The majority of patients with IBP will develop multiple myeloma within 2-3 years, and some authors believe IBP to be an early manifestation of multiple myeloma.[12,13] Patients with the best prognosis are those in whom the monoclonal protein is undetectable 1 year after radiotherapy. Elderly patients with IBP or patients who have immunologic compromise have an associated risk of progression to multiple myeloma.[14] New bone lesions, development of marrow plasmacytosis, and an increasing myeloma protein level indicate progression to multiple myeloma. There has been no direct correlation between the dose of local radiation therapy and the possibility of disease progression. Holland et al were able to correlate the size of the lesion (≥ 5 cm) with increased conversion rates to multiple myeloma.[15] Mayr et al showed that adjuvant chemotherapy may prevent IBP from progressing to multiple myeloma.[16] Others have found that adjuvant chemotherapy delays progression to multiple myeloma by 30 months[15]; however, current trends in the literature do not encourage the use of adjuvant chemotherapy for patients with IBP. In addition, early exposure to chemotherapy may also increase resistance to other future chemotherapeutic options if multiple myeloma arises. Wilder et al have shown that the persistence of myeloma protein for more than 1 year after radiotherapy was the only independent prognostic factor indicating that patients with IBP will eventually develop multiple myeloma.[17] With more radiologic and technologic advancements, the diagnosis of IBP should become less common, and earlier detection methods with more sensitive staging procedures may decrease the overall incidence of IBP in the future.

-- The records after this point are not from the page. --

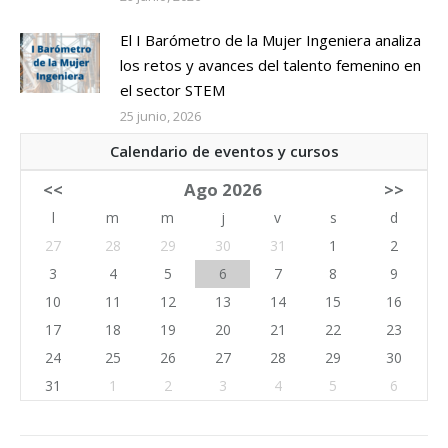
El I Barómetro de la Mujer Ingeniera analiza
los retos y avances del talento femenino en
el sector STEM
25 junio, 2026
Calendario de eventos y cursos
<<
Ago 2026
>>
l
m
m
j
v
s
d
27
28
29
30
31
1
2
3
4
5
6
7
8
9
10
11
12
13
14
15
16
17
18
19
20
21
22
23
24
25
26
27
28
29
30
31
1
2
3
4
5
6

In the patient in this case, treatment with 4500 cGy in 25 fractions was performed after core biopsy revealed infiltration by plasma cells. The patient had an initial local MRI scan of the lesion, and extensive imaging ruled out remote disease. The biopsy findings were consistent with IBP. He did not have any detectable monoclonal protein levels at his most recent follow-up visit with the oncology service at 6 months following radiation therapy, and he continues to be in good condition, without any symptoms of shoulder pain. A skeletal survey is currently planned for his next follow-up appointment.